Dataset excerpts
====
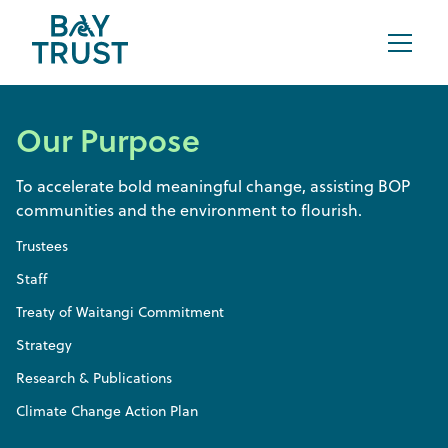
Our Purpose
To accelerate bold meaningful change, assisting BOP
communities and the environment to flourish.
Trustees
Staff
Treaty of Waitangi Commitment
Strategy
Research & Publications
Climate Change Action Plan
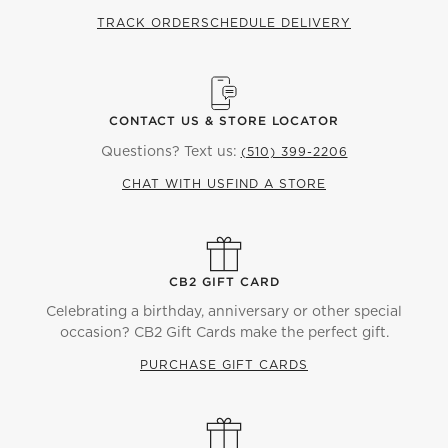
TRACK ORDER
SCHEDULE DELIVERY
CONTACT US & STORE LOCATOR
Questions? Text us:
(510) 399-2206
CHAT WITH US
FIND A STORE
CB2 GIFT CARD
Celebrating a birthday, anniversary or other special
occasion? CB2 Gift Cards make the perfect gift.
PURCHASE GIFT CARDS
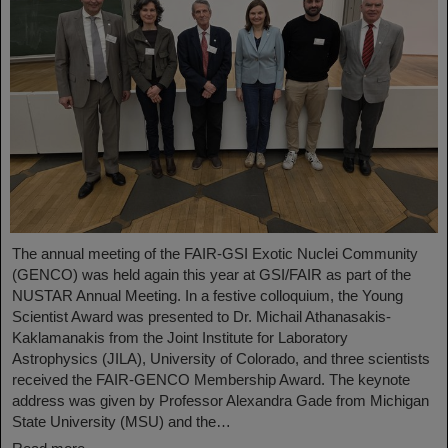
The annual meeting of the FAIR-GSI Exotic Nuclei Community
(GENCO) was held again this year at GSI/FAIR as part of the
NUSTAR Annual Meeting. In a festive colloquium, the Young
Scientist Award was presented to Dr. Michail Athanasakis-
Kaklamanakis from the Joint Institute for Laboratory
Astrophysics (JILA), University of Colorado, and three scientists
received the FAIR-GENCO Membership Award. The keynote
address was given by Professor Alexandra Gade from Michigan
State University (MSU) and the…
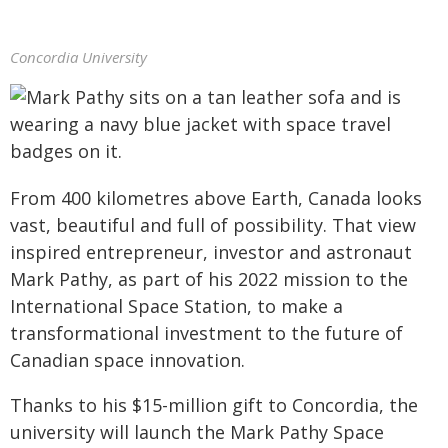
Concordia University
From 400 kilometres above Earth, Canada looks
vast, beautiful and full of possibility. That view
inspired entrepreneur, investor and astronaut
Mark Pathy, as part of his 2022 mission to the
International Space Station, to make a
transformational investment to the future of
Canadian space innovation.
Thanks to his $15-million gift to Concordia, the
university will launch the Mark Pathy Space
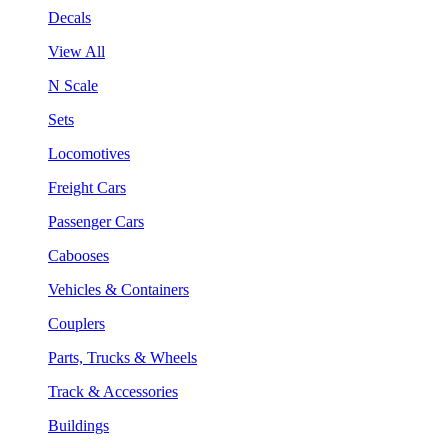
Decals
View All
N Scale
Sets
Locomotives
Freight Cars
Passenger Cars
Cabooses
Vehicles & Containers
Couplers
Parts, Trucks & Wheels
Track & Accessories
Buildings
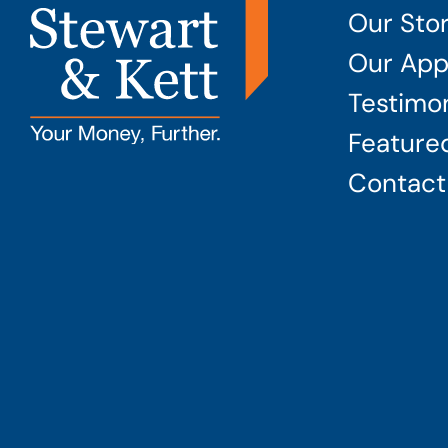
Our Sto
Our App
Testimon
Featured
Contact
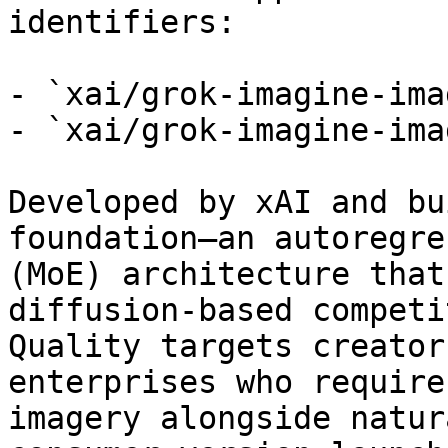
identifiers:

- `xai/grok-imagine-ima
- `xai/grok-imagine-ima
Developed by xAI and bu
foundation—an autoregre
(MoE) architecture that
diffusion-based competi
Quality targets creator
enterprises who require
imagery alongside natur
====
→ **Assigned task**: What are the lines above, starting at the one with "The annual meeting" and ending at the one with "received the FAIR-GENCO"? Give them again exactly, and only them.

→ **Final answer**:
The annual meeting of the FAIR-GSI Exotic Nuclei Community
(GENCO) was held again this year at GSI/FAIR as part of the
NUSTAR Annual Meeting. In a festive colloquium, the Young
Scientist Award was presented to Dr. Michail Athanasakis-
Kaklamanakis from the Joint Institute for Laboratory
Astrophysics (JILA), University of Colorado, and three scientists
received the FAIR-GENCO Membership Award. The keynote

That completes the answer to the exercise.